(Collected data)
——————————
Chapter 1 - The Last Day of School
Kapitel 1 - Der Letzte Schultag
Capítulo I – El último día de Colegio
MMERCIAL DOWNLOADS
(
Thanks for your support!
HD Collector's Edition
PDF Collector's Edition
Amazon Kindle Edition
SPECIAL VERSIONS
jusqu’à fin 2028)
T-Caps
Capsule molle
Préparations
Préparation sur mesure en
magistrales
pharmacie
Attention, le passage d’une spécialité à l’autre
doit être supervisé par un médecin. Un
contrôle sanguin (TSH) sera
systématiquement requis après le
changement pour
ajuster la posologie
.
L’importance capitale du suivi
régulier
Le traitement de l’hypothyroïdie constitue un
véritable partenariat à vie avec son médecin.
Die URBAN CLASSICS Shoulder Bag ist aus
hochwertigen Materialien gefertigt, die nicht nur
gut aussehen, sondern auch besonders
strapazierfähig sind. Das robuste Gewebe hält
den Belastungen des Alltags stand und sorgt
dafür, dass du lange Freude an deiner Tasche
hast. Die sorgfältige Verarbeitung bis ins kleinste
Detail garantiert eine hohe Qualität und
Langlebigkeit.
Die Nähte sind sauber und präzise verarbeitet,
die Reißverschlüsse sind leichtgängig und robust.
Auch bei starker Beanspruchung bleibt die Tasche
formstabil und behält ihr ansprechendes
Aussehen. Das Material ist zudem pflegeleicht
——————————
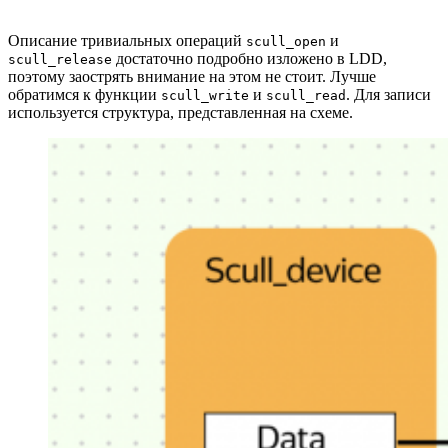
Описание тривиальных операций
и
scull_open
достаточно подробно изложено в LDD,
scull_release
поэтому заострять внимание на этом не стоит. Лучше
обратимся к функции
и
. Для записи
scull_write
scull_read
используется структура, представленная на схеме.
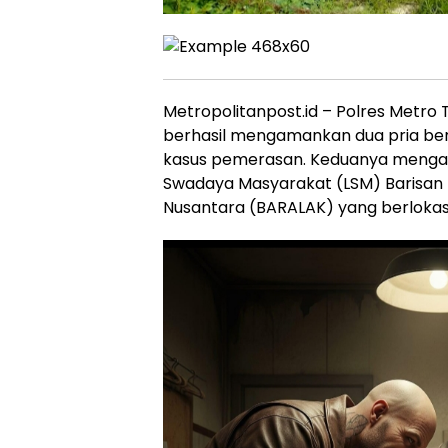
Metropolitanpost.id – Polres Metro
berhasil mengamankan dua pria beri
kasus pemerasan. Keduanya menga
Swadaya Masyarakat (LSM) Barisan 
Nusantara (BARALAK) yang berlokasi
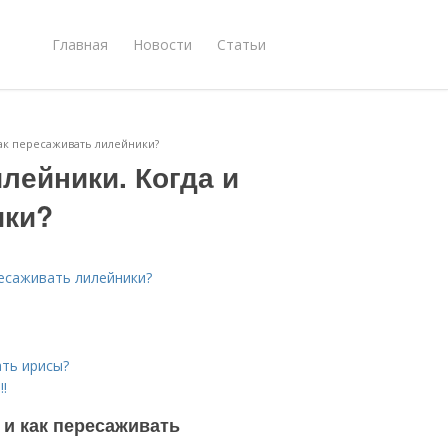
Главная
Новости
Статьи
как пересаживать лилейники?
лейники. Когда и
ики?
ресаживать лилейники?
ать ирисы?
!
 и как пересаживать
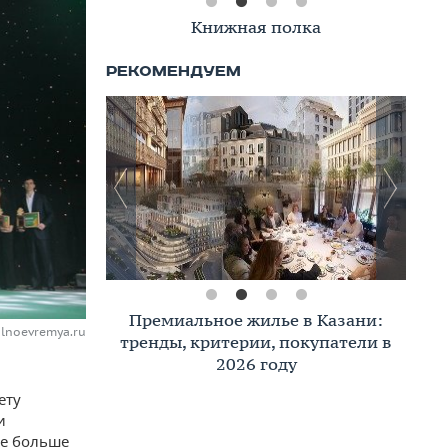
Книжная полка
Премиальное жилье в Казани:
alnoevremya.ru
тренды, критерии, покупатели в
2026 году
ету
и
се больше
——————————
EXERCISE:
If the word "лилейники" appears in a line above, copy that line.

TASK ANSWER:
как пересаживать лилейники?
ресаживать лилейники?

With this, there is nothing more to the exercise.